- _Work required_
From the line containing "Боксы для транспортировки и хранения" to the line containing "Désinfection" in the records below, set down every line exactly as it stands, both ends included, and skip the pictures.

#### Dataset

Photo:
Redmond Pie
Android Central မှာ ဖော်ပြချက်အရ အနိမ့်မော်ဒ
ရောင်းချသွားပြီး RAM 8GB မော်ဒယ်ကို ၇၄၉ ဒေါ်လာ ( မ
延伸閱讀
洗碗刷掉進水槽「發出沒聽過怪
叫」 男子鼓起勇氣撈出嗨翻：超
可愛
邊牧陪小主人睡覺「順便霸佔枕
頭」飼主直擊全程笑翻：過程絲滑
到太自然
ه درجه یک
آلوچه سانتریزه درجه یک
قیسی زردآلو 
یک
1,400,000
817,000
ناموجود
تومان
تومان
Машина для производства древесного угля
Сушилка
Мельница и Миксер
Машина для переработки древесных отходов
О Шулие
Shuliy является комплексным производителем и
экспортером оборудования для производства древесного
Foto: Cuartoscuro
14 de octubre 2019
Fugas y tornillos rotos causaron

########
#### Dataset

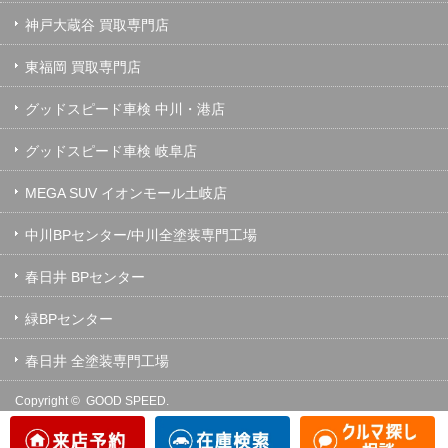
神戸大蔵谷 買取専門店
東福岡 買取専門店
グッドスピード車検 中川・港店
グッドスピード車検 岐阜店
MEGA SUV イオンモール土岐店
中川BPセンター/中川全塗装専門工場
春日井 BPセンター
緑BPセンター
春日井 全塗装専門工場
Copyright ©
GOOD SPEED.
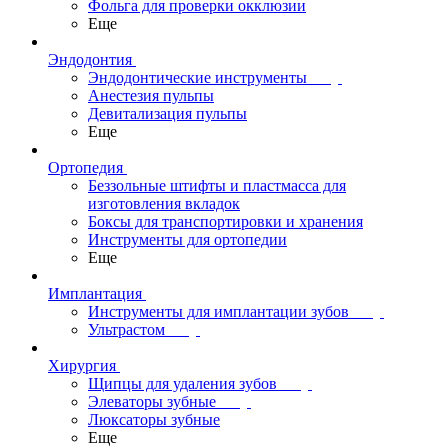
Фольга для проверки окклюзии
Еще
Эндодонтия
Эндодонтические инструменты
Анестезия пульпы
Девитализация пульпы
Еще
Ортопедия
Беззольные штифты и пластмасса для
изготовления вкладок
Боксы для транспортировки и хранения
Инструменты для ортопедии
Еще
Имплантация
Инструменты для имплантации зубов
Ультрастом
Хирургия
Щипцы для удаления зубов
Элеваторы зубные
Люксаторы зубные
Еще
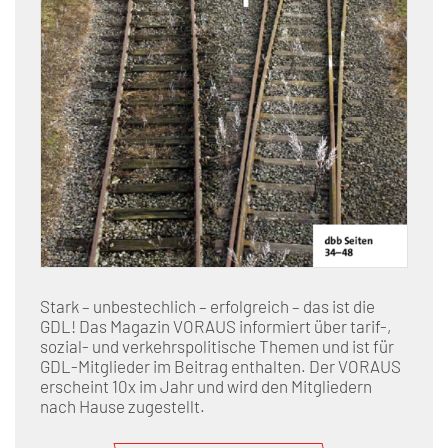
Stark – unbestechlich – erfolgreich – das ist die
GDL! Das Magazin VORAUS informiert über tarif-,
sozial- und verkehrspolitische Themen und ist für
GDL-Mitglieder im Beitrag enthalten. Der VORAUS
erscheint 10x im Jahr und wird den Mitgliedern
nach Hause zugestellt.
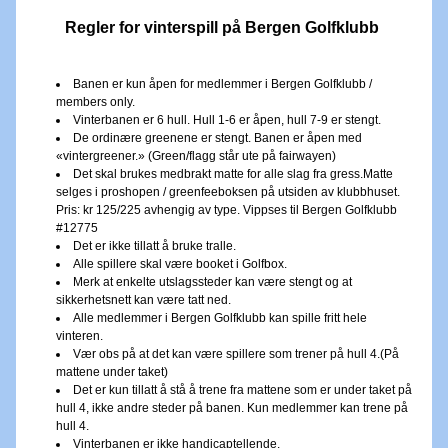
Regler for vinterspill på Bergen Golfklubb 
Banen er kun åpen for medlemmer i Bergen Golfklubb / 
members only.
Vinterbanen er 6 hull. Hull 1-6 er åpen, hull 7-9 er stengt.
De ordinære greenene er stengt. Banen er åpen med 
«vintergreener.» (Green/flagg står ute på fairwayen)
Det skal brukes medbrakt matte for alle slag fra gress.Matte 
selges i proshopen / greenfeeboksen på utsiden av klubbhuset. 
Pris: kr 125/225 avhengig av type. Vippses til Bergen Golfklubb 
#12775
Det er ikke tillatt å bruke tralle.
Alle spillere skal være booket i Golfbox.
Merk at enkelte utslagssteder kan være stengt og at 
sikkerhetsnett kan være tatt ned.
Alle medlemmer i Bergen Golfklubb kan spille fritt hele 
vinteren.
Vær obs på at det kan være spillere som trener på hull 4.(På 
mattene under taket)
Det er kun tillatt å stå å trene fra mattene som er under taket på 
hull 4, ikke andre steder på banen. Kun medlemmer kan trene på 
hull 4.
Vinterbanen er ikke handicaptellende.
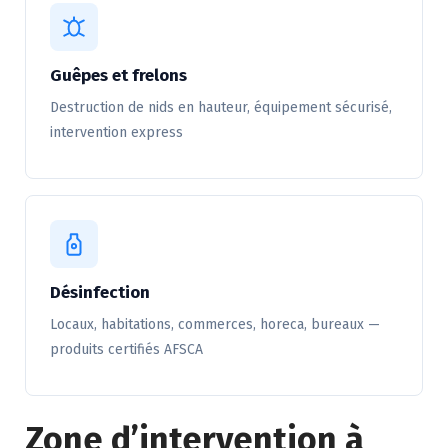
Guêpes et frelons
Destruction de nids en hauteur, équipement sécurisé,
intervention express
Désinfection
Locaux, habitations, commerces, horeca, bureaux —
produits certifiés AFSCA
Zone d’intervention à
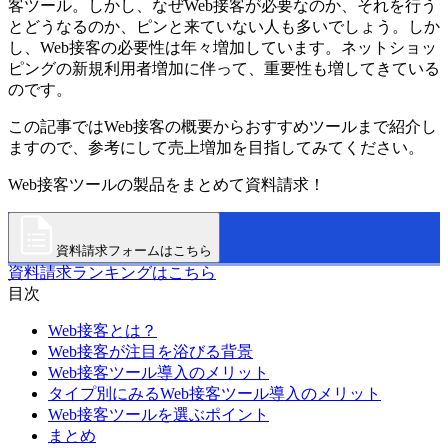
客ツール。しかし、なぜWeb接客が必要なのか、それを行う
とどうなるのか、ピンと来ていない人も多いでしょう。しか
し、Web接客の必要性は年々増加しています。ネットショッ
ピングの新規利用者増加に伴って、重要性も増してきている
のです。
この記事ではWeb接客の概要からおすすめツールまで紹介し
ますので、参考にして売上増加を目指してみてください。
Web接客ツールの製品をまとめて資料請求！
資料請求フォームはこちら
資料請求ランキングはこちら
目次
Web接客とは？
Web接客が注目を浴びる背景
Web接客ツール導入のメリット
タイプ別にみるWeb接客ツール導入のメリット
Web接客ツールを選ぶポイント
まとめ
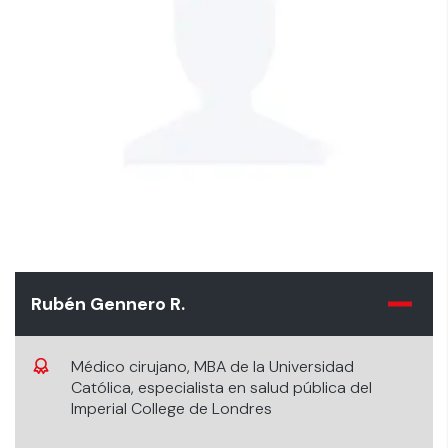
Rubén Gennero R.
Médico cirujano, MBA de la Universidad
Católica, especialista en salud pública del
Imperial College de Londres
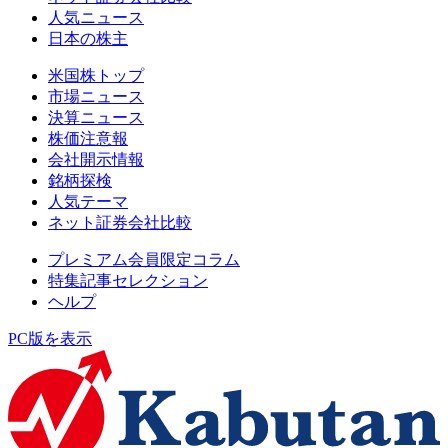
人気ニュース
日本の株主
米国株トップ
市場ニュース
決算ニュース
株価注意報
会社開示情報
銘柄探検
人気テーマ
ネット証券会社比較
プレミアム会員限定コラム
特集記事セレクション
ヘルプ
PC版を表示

########

- _Answer section_
Боксы для транспортировки и хранения
Инструменты для ортопедии
Еще
Имплантация
Инструменты для имплантации зубов
Ультрастом
Хирургия
Щипцы для удаления зубов
Элеваторы зубные
Люксаторы зубные
Еще
Stark – unbestechlich – erfolgreich – das ist die
GDL! Das Magazin VORAUS informiert über tarif-,
sozial- und verkehrspolitische Themen und ist für
GDL-Mitglieder im Beitrag enthalten. Der VORAUS
erscheint 10x im Jahr und wird den Mitgliedern
nach Hause zugestellt.
Regler for vinterspill på Bergen Golfklubb 
Banen er kun åpen for medlemmer i Bergen Golfklubb / 
members only.
Vinterbanen er 6 hull. Hull 1-6 er åpen, hull 7-9 er stengt.
De ordinære greenene er stengt. Banen er åpen med 
«vintergreener.» (Green/flagg står ute på fairwayen)
Det skal brukes medbrakt matte for alle slag fra gress.Matte 
selges i proshopen / greenfeeboksen på utsiden av klubbhuset. 
Pris: kr 125/225 avhengig av type. Vippses til Bergen Golfklubb 
#12775
Det er ikke tillatt å bruke tralle.
Alle spillere skal være booket i Golfbox.
Merk at enkelte utslagssteder kan være stengt og at 
sikkerhetsnett kan være tatt ned.
Alle medlemmer i Bergen Golfklubb kan spille fritt hele 
vinteren.
Vær obs på at det kan være spillere som trener på hull 4.(På 
mattene under taket)
Det er kun tillatt å stå å trene fra mattene som er under taket på 
hull 4, ikke andre steder på banen. Kun medlemmer kan trene på 
hull 4.
Vinterbanen er ikke handicaptellende.
Guêpes et frelons
Destruction de nids en hauteur, équipement sécurisé,
intervention express
Désinfection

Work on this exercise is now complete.